La degradación nacional no se da sólo en la política, donde ya no existen límites. Afecta todos los ámbitos del quehacer nacional. La hemos visto aposentarse en instituciones financieras, en los sindicatos, en el comercio, en la industria, en las asociaciones de profesionales, en los ambientes artísticos y deportivos y, para acortar la lista, en la prensa. Su presencia es brutal y alarmante. La escucha uno por la radio y puede verla por televisión. Nada escapa al proceso de degradación moral que parece habernos tomado con rudeza por el cuello.
Si alguien tiene duda que dedique unos minutos de atención a cualquier programa, sin importar el medio en que se difunda. La degradación a la que me refiero no es la que resulta únicamente del abuso de palabra, de la falta de respeto al derecho del público, sino principalmente al irrespeto a las normas y a la ley. En el país se habla mucho todavía de cambios radicales. Cambios que no significan, por supuesto, una revolución por medio de las armas y la violencia. Pero sí un cambio de actitud ante la ley.
Con la caída de la tiranía de Trujillo se fueron muchos valores tradicionales. Valores que se creyó eran un legado del régimen, como el respeto a los mayores, los buenos modales, la cortesía elemental de pararse a la llegada de una dama, el saludar y dar los buenos días. Para muchos pudiera parecer que se trata de cosas baladíes. Pero es a través de estos y otros pequeños detalles en que se puede medir, como un termómetro, el grado de respeto que una sociedad se tiene a sí misma.

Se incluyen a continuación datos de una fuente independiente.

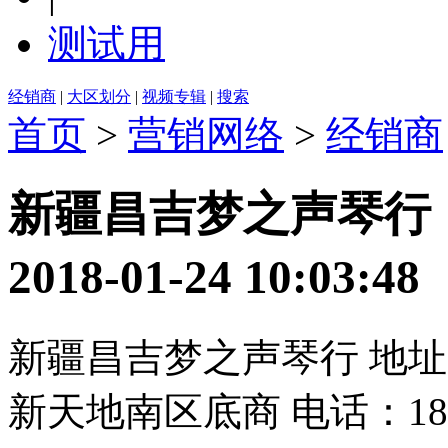
测试用
经销商
|
大区划分
|
视频专辑
|
搜索
首页
>
营销网络
>
经销商
新疆昌吉梦之声琴行
2018-01-24 10:0
新疆昌吉梦之声琴行 地
新天地南区底商 电话：1869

El hecho es que no nos detenemos ante nada y no respetemos ninguna norma. Por eso uno observa, como las cosas más naturales, que nadie se estaciona bien, y le quita el espacio a otro; que cruzamos con la luz en rojo y que copamos las intersecciones, y así provocamos largos taponamientos de tránsito. Aun así, uno piensa que este es un buen país para vivir… todavía.